Their lair was cunningly chosen, a cave surrounded by dense thickets. At high tide the ocean went 200 yards into it, so it was hidden over half the day. Nearly a mile long, this cave became home to three generations of Beans. If Bean's eight sons and six daughters were not the product of incest, his 18 grandsons and 14 granddaughters were. They were a brutish, bloodthirsty, cunning lot, having no contact with humanity except the travelers they trapped and butchered.
Eventually enough people vanished to attract public attention. Innkeepers in the area were questioned and strange travelers stopped. The King sent spies . . . who vanished. The disappearances caused such fear that the lightly-populated area became almost deserted.
One evening a man and his wife, riding on a single horse, were attacked by a group of adults and children. The Beans emerged silently from the darkness, armed and dressed in a wild hodgepodge of styles.
The man was armed with a sword, but while he rode down an attacker, his wife was dragged off and her throat cut. Her husband prepared to sell his life dearly, when a party of 30 men, returning from a fair, came on the scene. Sawney Bean and his band seemed to disappear into the thick woods, leaving the horseman and his wife's body.

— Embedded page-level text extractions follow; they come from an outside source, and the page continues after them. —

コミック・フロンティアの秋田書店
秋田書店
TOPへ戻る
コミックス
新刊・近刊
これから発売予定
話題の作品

This sole living witness to the clan's crimes went directly to King James I. The king believed the incredible story and set out with 400 men-at-arms. They combed the district, but without their bloodhounds, who scented the unnatural larder, they would have missed the cave.

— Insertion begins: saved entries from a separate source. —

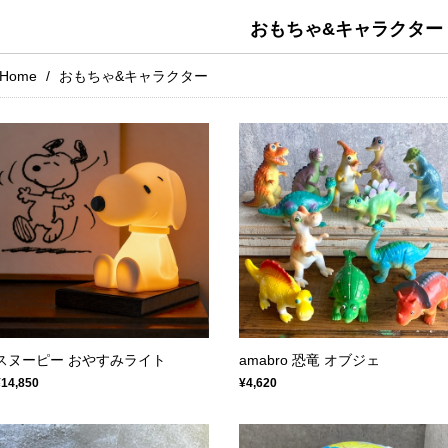
おもちゃ&キャラクター
Home
おもちゃ&キャラクター
スヌーピー おやすみライト
amabro 恐竜 オブジェ
¥14,850
¥4,620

The long, twisting tunnel was explored by torchlight. Smoked human flesh and piles of stolen items turned up in odd corners. The entire clan of cannibals hid in the inner-most chamber, but all were captured alive.
They were publicly put to death in Edinburgh. While King James was famous for establishing a court system, it was not felt necessary to grant a trial to such obvious enemies of mankind. Each was given a chance to publicly repent before death but "they all died without the least signs of repentance, but continued cursing and venting the most dreadful imprecations to the very last gasp of life."
These particularly violent creatures fit well into a medieval game. They are of limited intelligence, poorly armed but strong, and skillful in stealth and woodcraft. The number of attackers can be set by a simple formula – say, three Beans to each party member.
They can also be used as mutants in a post-holocaust scenario, or even the dregs of a high-tech civilization, lurking in the lowest levels of a sky-touching city. Their weapons would remain about the same; their Survival skill would be appropriate for their environment. The Bean clan is especially useful as "warm-up" foes, since no reason is needed for them to attack a party, and their methods allow the PCs to practice both combat and teamwork.